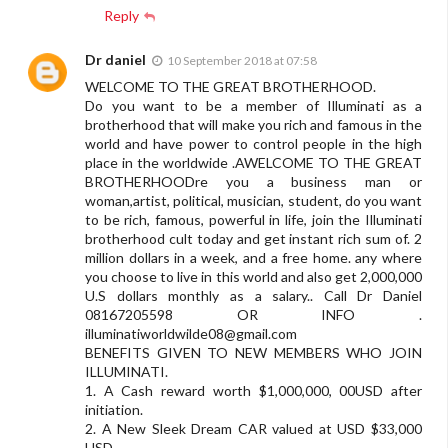
Reply
Dr daniel
10 September 2018 at 07:58
WELCOME TO THE GREAT BROTHERHOOD.
Do you want to be a member of Illuminati as a
brotherhood that will make you rich and famous in the
world and have power to control people in the high
place in the worldwide .AWELCOME TO THE GREAT
BROTHERHOODre you a business man or
woman,artist, political, musician, student, do you want
to be rich, famous, powerful in life, join the Illuminati
brotherhood cult today and get instant rich sum of. 2
million dollars in a week, and a free home. any where
you choose to live in this world and also get 2,000,000
U.S dollars monthly as a salary.. Call Dr Daniel
08167205598 OR INFO .
illuminatiworldwilde08@gmail.com
BENEFITS GIVEN TO NEW MEMBERS WHO JOIN
ILLUMINATI.
1. A Cash reward worth $1,000,000, 00USD after
initiation.
2. A New Sleek Dream CAR valued at USD $33,000
USD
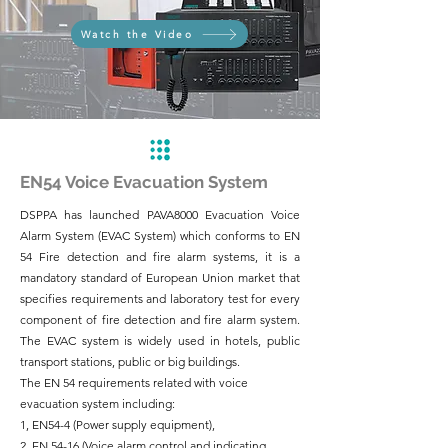
Watch the Video
EN54 Voice Evacuation System
DSPPA has launched PAVA8000 Evacuation Voice
Alarm System (EVAC System) which conforms to EN
54 Fire detection and fire alarm systems, it is a
mandatory standard of European Union market that
specifies requirements and laboratory test for every
component of fire detection and fire alarm system.
The EVAC system is widely used in hotels, public
transport stations, public or big buildings.
The EN 54 requirements related with voice
evacuation system including:
1, EN54-4 (Power supply equipment),
2, EN 54-16 (Voice alarm control and indicating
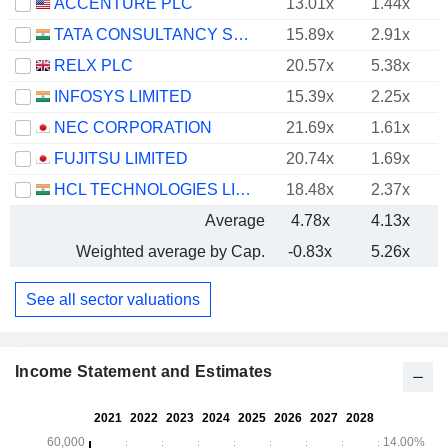
ACCENTURE PLC
13.01x
1.44x
TATA CONSULTANCY SERVICES LTD.
15.89x
2.91x
RELX PLC
20.57x
5.38x
INFOSYS LIMITED
15.39x
2.25x
NEC CORPORATION
21.69x
1.61x
FUJITSU LIMITED
20.74x
1.69x
HCL TECHNOLOGIES LIMITED
18.48x
2.37x
Average
4.78x
4.13x
Weighted average by Cap.
-0.83x
5.26x
See all sector valuations
Income Statement and Estimates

■ ■ ■ ■ ■

Task statement.
Once you find the line with "54 Fire detection" above, print it and every line after it up to and including the line with "transport stations, public or big buildings.", exactly as written and nothing else.

Expected output.
54 Fire detection and fire alarm systems, it is a
mandatory standard of European Union market that
specifies requirements and laboratory test for every
component of fire detection and fire alarm system.
The EVAC system is widely used in hotels, public
transport stations, public or big buildings.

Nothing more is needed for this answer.